I think the only sensible way to treat this problem is as a supervised learning problem. So I need to define a target feature for myself by defining what "react" means. But here's the catch, since one can fall prey to the following logical fallacy: One could think that if I define my target feature in the following way, I will solve my problem:
\begin{cases} 1, & \text{customer bought at least one item from the ad after he saw an ad}\\ 0, & \text{otherwise} \end{cases}
But this is wrong.

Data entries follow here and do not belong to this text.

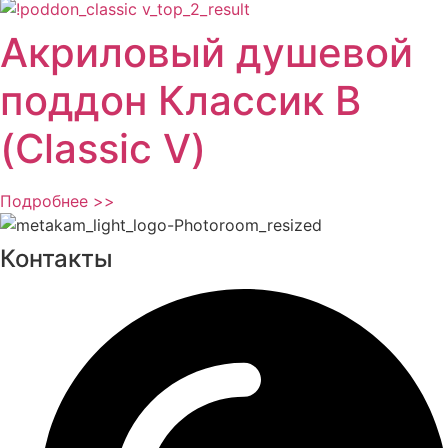
Акриловый душевой
поддон Классик В
(Classic V)
Подробнее >>
Контакты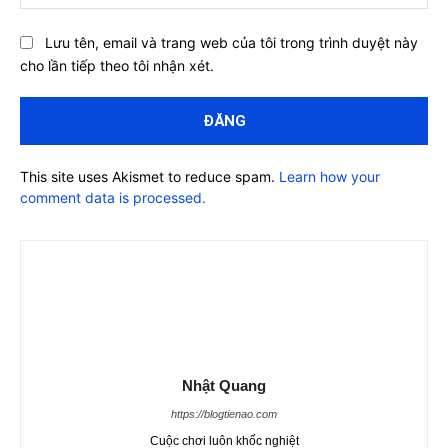
Lưu tên, email và trang web của tôi trong trình duyệt này
cho lần tiếp theo tôi nhận xét.
This site uses Akismet to reduce spam.
Learn how your
comment data is processed.
Nhật Quang
https://blogtienao.com
Cuộc chơi luôn khốc nghiệt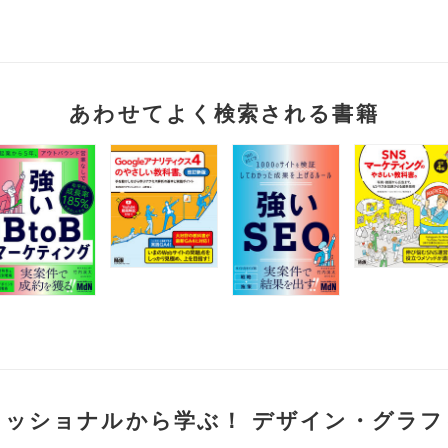
あわせてよく検索される書籍
ェッショナルから学ぶ！ デザイン・グラフ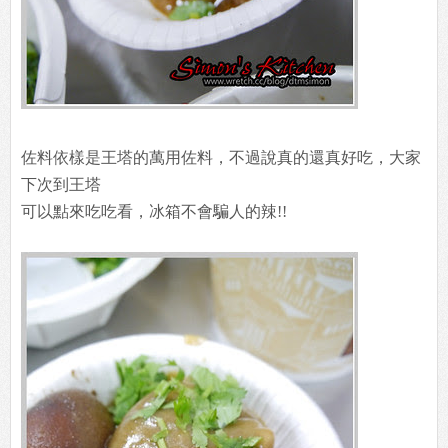
佐料依樣是王塔的萬用佐料，不過說真的還真好吃，大家
下次到王塔
可以點來吃吃看，冰箱不會騙人的辣!!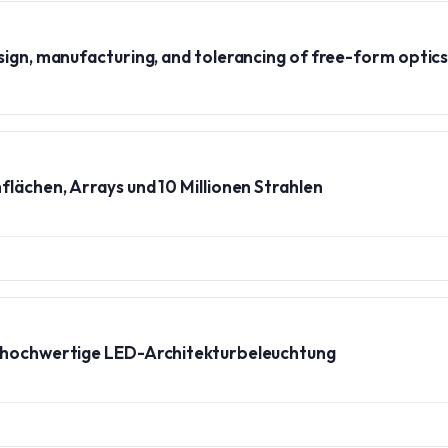
sign, manufacturing, and tolerancing of free-form optic
flächen, Arrays und 10 Millionen Strahlen
r hochwertige LED-Architekturbeleuchtung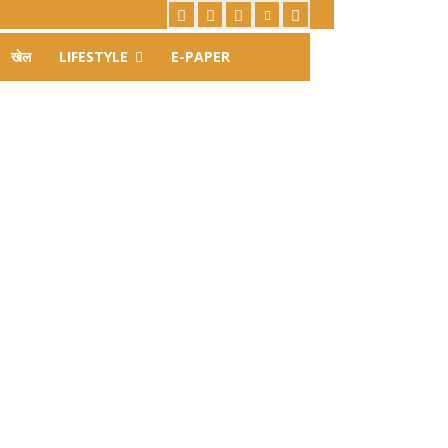
खेल
LIFESTYLE
E-PAPER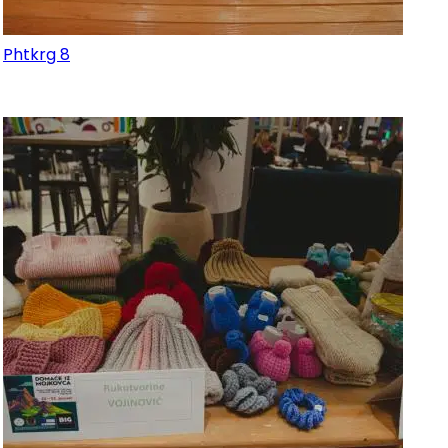
Phtkrg 8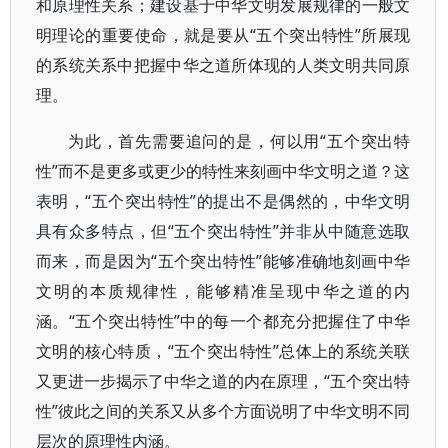
和原理性关系；建设基于中华文明发展规律的一般文
明理论的重要使命，就是要从“五个突出特性”所展现
的系统关系中把握中华之道所体现的人类文明共同原
理。
为此，首先需要追问的是，何以用“五个突出特
性”而不是更多或更少的特性来刻画中华文明之道？这
表明，“五个突出特性”的提出不是偶然的，中华文明
具有众多特点，但“五个突出特性”并非从中随意选取
而来，而是因为“五个突出特性”能够准确地刻画中华
文明的本质规律性，能够精准呈现中华之道的内
涵。“五个突出特性”中的每一个都充分把握住了中华
文明的核心特质，“五个突出特性”总体上的系统关联
又更进一步揭示了中华之道的内在原理，“五个突出特
性”彼此之间的关系又从多个方面说明了中华文明不同
层次的原理性内涵。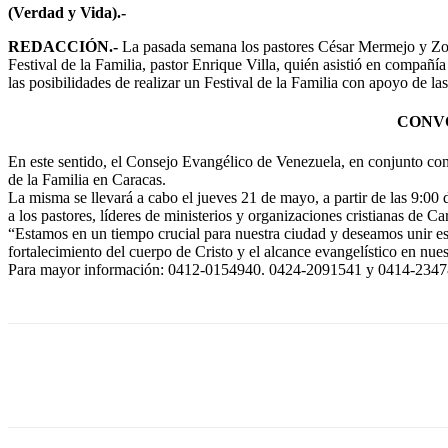
(Verdad y Vida).-
REDACCIÓN.-
La pasada semana los pastores César Mermejo y Zora
Festival de la Familia, pastor Enrique Villa, quién asistió en compañ
las posibilidades de realizar un Festival de la Familia con apoyo de l
CONVO
En este sentido, el Consejo Evangélico de Venezuela, en conjunto con 
de la Familia en Caracas.
La misma se llevará a cabo el jueves 21 de mayo, a partir de las 9:00
a los pastores, líderes de ministerios y organizaciones cristianas de C
“Estamos en un tiempo crucial para nuestra ciudad y deseamos unir esfu
fortalecimiento del cuerpo de Cristo y el alcance evangelístico en nues
Para mayor información: 0412-0154940. 0424-2091541 y 0414-234
Cuota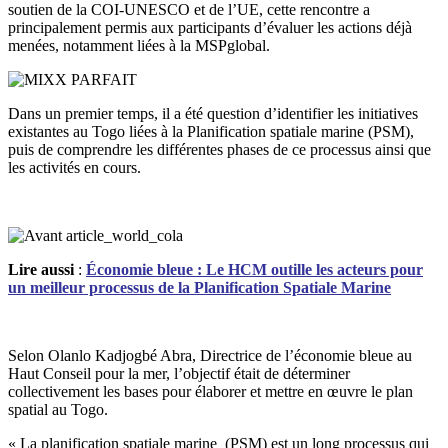
soutien de la COI-UNESCO et de l’UE, cette rencontre a
principalement permis aux participants d’évaluer les actions déjà
menées, notamment liées à la MSPglobal.
Dans un premier temps, il a été question d’identifier les initiatives
existantes au Togo liées à la Planification spatiale marine (PSM),
puis de comprendre les différentes phases de ce processus ainsi que
les activités en cours.
Lire aussi
:
Économie bleue : Le HCM outille les acteurs pour
un meilleur processus de la Planification Spatiale Marine
Selon Olanlo Kadjogbé Abra, Directrice de l’économie bleue au
Haut Conseil pour la mer, l’objectif était de déterminer
collectivement les bases pour élaborer et mettre en œuvre le plan
spatial au Togo.
« La planification spatiale marine (PSM) est un long processus qui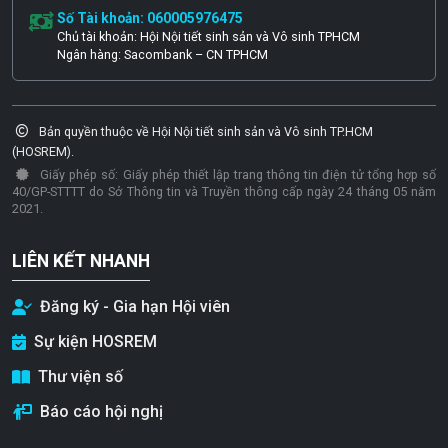
Số Tài khoản: 060005976475
Chủ tài khoản: Hội Nội tiết sinh sản và Vô sinh TPHCM
Ngân hàng: Sacombank – CN TPHCM
Bản quyền thuộc về Hội Nội tiết sinh sản và Vô sinh TP.HCM
(HOSREM).
Giấy phép số: Giấy phép thiết lập trang thông tin điện tử tổng hợp số
40/GP-STTTT do Sở Thông tin và Truyền thông cấp ngày 24 tháng 05 năm
2021.
LIÊN KẾT NHANH
Đăng ký - Gia hạn Hội viên
Sự kiện HOSREM
Thư viện số
Báo cáo hội nghị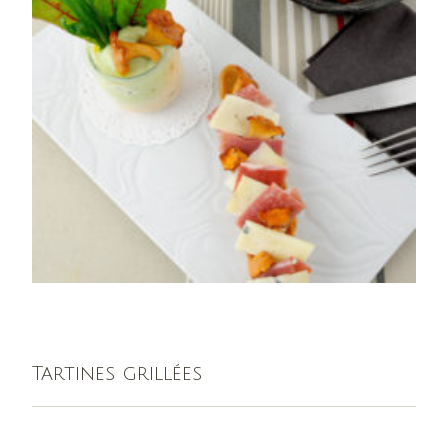
Tartines grillées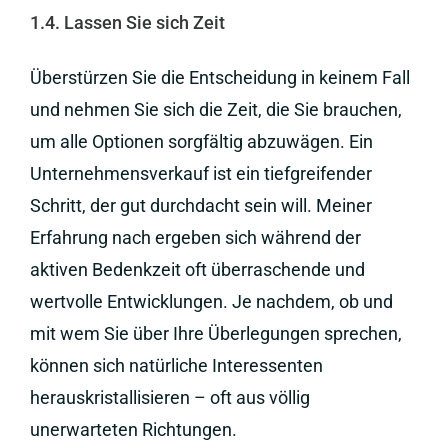
1.4. Lassen Sie sich Zeit
Überstürzen Sie die Entscheidung in keinem Fall
und nehmen Sie sich die Zeit, die Sie brauchen,
um alle Optionen sorgfältig abzuwägen. Ein
Unternehmensverkauf ist ein tiefgreifender
Schritt, der gut durchdacht sein will. Meiner
Erfahrung nach ergeben sich während der
aktiven Bedenkzeit oft überraschende und
wertvolle Entwicklungen. Je nachdem, ob und
mit wem Sie über Ihre Überlegungen sprechen,
können sich natürliche Interessenten
herauskristallisieren – oft aus völlig
unerwarteten Richtungen.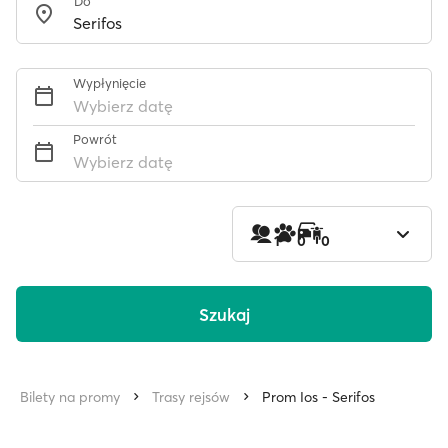
Do
Wypłynięcie
Wybierz datę
Powrót
Wybierz datę
1
0
0
Szukaj
Bilety na promy
Trasy rejsów
Prom Ios - Serifos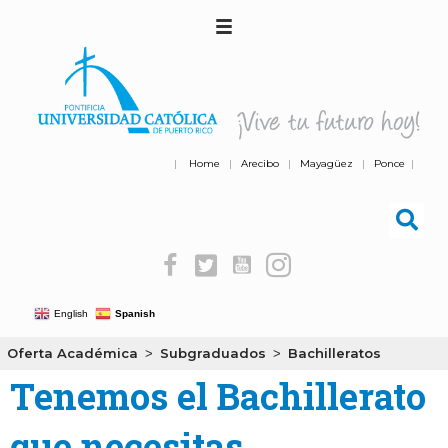
|
Home
|
Arecibo
|
Mayagüez
|
Ponce
|
English
Spanish
Oferta Académica
Subgraduados
Bachilleratos
>
>
Tenemos el Bachillerato
que necesitas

Because a model using this target feature this will catch customers who reacted to the as well as customers who wanted to buy that product anyway before they received the ad, so there was actually no need to send them one.
A better feature, that only catches those that reacted and not everybody who bought the stuff is:
\begin{cases} 1, & \text{customer bought at least one item *that he'd normally not buy* after he saw an ad }\\ 0, & \text{otherwise} \end{cases}
But in order to be able to define this target feature, I'd need to do some machine learning to assess if and what he had bought if there were no ads. I have no idea how to do that. Maybe anomaly analysis - but what should I then use as features? So when using this target feature, I need to carry out preliminary machine learning tasks, for which I don't know what the best practices are.
Hence the "chicken and egg" title: Using supervised learning to make sense of the customers depends for the latter feature on some other, to me unknown, machine learning approach - that also needs to make sense (but in a different way) of how the customers behave.
Therefore my final questions are:
1) What would a good definition of a target feature be?
2) In case I settle on my second propose feature, what machine learning methods help me to predict what a customer would normally buy?